• [Collected data]:
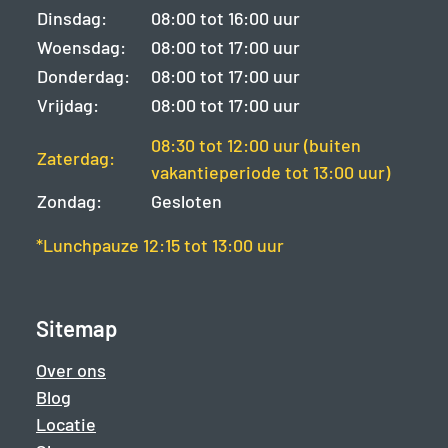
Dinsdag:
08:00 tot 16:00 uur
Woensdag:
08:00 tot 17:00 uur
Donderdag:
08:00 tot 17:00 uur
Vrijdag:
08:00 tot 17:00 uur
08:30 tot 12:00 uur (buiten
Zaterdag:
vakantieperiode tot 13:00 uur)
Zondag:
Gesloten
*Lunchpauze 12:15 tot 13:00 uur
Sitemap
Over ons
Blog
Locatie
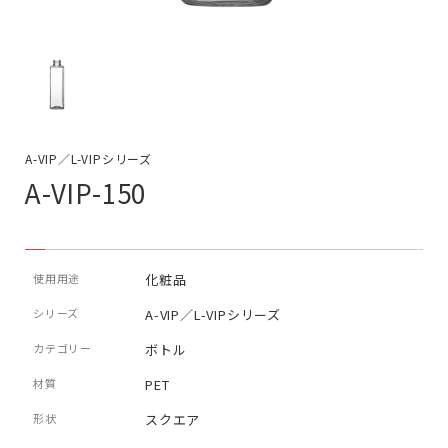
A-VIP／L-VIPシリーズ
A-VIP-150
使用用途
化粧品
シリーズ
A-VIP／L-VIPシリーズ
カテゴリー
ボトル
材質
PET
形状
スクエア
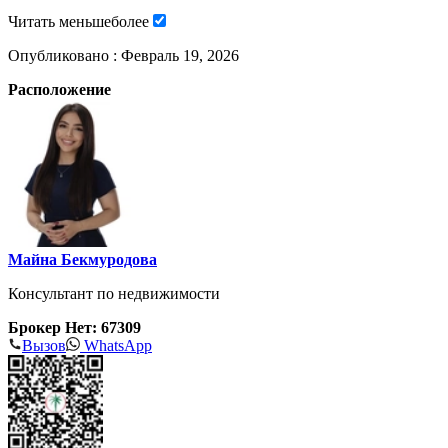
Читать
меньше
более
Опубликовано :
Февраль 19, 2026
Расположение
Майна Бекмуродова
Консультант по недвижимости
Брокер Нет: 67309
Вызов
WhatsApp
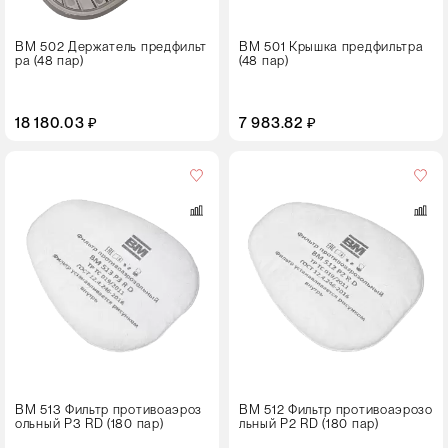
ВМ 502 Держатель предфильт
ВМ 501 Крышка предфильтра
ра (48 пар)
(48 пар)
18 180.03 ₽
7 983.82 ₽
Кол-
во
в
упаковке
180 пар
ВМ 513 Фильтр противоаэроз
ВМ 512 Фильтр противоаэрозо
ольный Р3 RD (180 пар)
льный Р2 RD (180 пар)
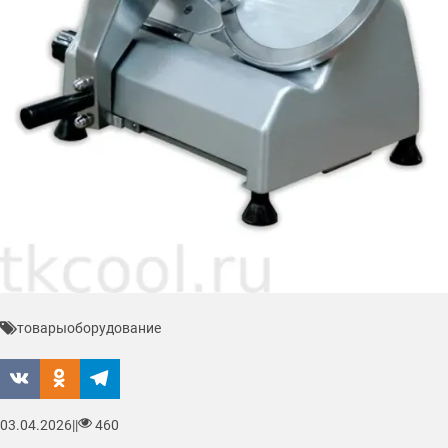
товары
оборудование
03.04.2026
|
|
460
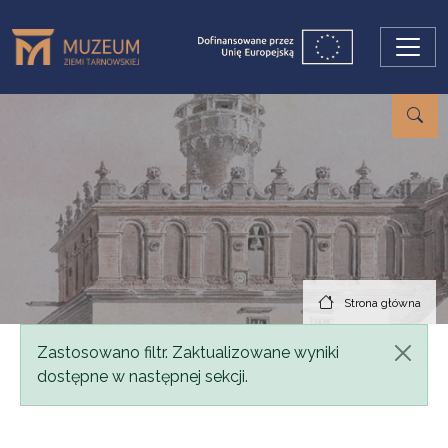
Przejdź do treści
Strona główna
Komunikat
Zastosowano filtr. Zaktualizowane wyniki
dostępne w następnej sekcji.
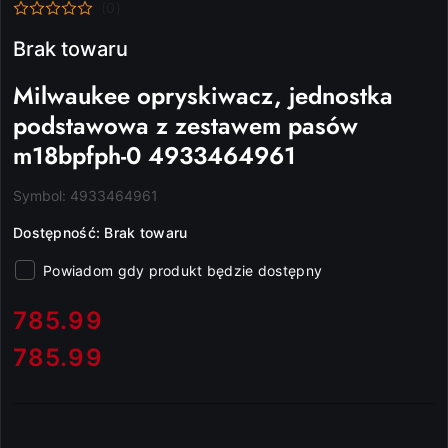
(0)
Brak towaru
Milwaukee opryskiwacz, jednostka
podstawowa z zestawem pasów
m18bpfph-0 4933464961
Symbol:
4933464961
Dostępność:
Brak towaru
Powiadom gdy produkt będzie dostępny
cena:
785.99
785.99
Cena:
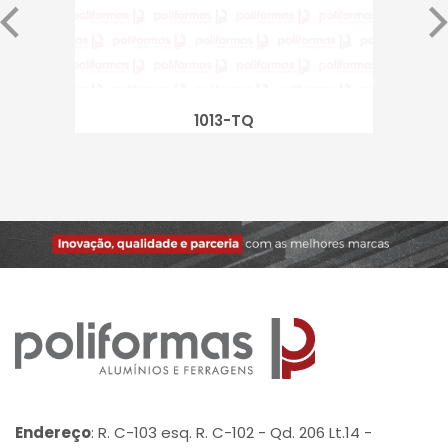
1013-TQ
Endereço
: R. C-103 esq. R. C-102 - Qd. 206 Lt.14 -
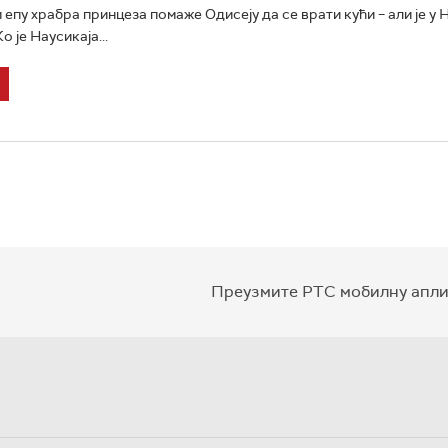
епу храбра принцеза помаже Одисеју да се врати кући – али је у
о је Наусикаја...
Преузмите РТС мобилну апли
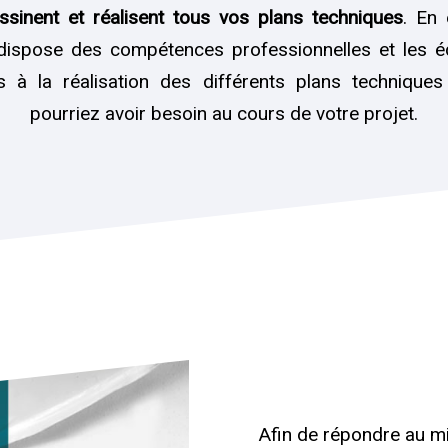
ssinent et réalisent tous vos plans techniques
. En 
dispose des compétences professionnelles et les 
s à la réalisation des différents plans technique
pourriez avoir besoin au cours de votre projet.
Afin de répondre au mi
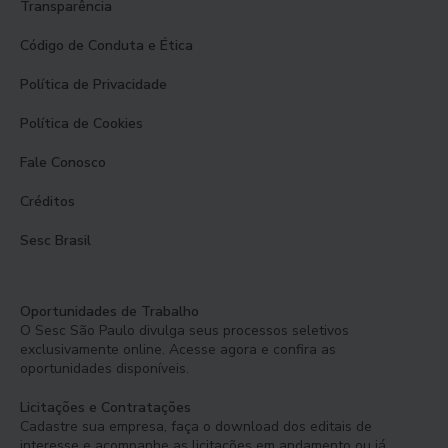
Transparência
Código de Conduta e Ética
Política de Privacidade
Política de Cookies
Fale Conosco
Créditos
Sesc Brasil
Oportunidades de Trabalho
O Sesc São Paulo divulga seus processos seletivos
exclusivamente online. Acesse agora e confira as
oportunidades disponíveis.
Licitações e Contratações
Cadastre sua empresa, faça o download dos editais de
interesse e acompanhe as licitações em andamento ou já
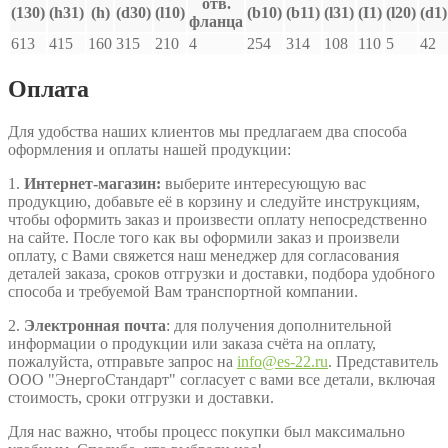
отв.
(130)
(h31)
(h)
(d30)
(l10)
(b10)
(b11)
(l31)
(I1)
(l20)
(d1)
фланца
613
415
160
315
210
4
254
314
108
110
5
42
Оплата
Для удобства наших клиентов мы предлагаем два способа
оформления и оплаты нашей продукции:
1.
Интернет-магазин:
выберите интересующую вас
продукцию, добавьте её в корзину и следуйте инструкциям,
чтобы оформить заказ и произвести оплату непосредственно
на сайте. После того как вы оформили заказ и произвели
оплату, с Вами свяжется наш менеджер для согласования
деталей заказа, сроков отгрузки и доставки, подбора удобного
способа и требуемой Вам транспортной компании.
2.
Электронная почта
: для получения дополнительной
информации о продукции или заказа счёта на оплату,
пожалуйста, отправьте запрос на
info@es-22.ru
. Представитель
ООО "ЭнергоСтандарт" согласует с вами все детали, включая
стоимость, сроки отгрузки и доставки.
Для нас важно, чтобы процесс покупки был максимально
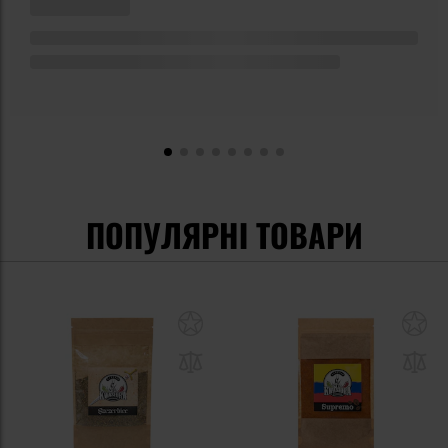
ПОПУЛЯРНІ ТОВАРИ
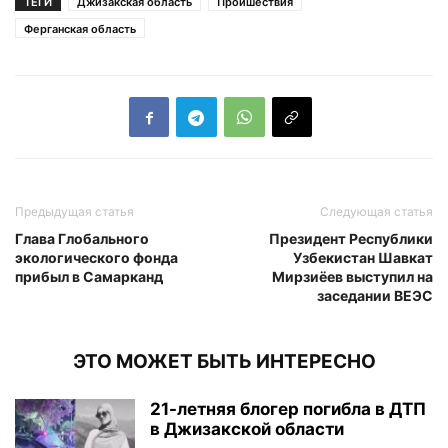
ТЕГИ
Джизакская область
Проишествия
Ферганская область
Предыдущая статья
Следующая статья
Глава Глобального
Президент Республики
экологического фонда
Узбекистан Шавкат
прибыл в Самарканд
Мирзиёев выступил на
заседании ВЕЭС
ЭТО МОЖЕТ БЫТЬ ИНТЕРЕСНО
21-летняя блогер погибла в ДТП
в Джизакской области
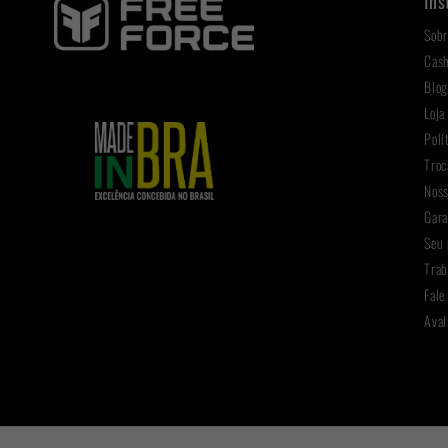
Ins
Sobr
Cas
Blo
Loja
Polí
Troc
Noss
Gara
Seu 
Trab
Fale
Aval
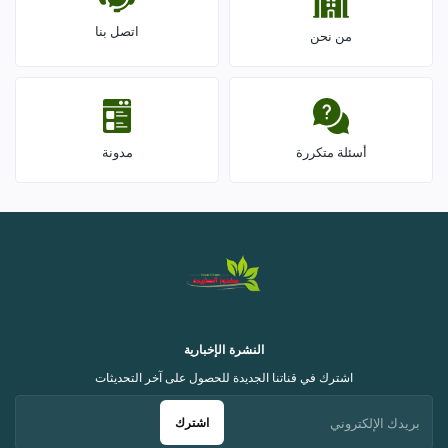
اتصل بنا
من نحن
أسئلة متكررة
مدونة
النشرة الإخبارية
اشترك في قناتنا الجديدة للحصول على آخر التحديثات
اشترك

* * *

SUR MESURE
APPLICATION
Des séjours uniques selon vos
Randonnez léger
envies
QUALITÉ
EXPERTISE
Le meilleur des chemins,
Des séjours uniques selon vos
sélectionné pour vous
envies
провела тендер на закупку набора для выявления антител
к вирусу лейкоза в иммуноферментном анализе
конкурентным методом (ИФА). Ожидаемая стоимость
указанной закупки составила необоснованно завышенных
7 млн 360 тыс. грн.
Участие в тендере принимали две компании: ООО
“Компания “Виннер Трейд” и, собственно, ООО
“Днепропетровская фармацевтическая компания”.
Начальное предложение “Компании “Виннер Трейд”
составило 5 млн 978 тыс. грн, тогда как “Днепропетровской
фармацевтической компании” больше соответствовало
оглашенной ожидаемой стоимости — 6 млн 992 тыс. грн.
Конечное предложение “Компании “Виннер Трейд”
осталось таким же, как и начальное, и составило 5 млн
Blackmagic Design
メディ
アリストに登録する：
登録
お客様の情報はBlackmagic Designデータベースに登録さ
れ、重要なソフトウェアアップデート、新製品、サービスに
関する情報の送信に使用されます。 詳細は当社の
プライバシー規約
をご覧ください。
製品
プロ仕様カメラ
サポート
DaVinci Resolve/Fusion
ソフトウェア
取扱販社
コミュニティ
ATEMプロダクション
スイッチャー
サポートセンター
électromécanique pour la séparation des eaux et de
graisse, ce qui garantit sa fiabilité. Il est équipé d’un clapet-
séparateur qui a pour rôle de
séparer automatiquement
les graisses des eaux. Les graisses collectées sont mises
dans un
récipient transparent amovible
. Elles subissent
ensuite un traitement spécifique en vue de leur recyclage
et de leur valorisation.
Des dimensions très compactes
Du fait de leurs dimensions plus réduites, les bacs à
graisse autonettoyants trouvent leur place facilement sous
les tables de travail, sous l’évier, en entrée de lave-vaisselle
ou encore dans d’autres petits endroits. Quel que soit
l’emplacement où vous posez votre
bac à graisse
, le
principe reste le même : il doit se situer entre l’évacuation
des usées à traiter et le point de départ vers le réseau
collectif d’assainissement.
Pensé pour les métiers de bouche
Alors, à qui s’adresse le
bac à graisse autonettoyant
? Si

• [YOUR ASSIGNMENT]:
How would the lines above read from the one with "способа и требуемой" to the one with "النشرة الإخبارية", inclusive, with no pictures? Write them out exactly.

• [PROBLEM SOLUTION]:
способа и требуемой Вам транспортной компании.
2.
Электронная почта
: для получения дополнительной
информации о продукции или заказа счёта на оплату,
пожалуйста, отправьте запрос на
info@es-22.ru
. Представитель
ООО "ЭнергоСтандарт" согласует с вами все детали, включая
стоимость, сроки отгрузки и доставки.
Для нас важно, чтобы процесс покупки был максимально
ПОПУЛЯРНІ ТОВАРИ
ТЕГИ
Джизакская область
Проишествия
Ферганская область
Предыдущая статья
Следующая статья
Глава Глобального
Президент Республики
экологического фонда
Узбекистан Шавкат
прибыл в Самарканд
Мирзиёев выступил на
заседании ВЕЭС
ЭТО МОЖЕТ БЫТЬ ИНТЕРЕСНО
21-летняя блогер погибла в ДТП
в Джизакской области
Ins
Sobr
Cas
Blo
Loja
Polí
Troc
Noss
Gara
Seu 
Trab
Fale
Aval
اتصل بنا
من نحن
أسئلة متكررة
مدونة
النشرة الإخبارية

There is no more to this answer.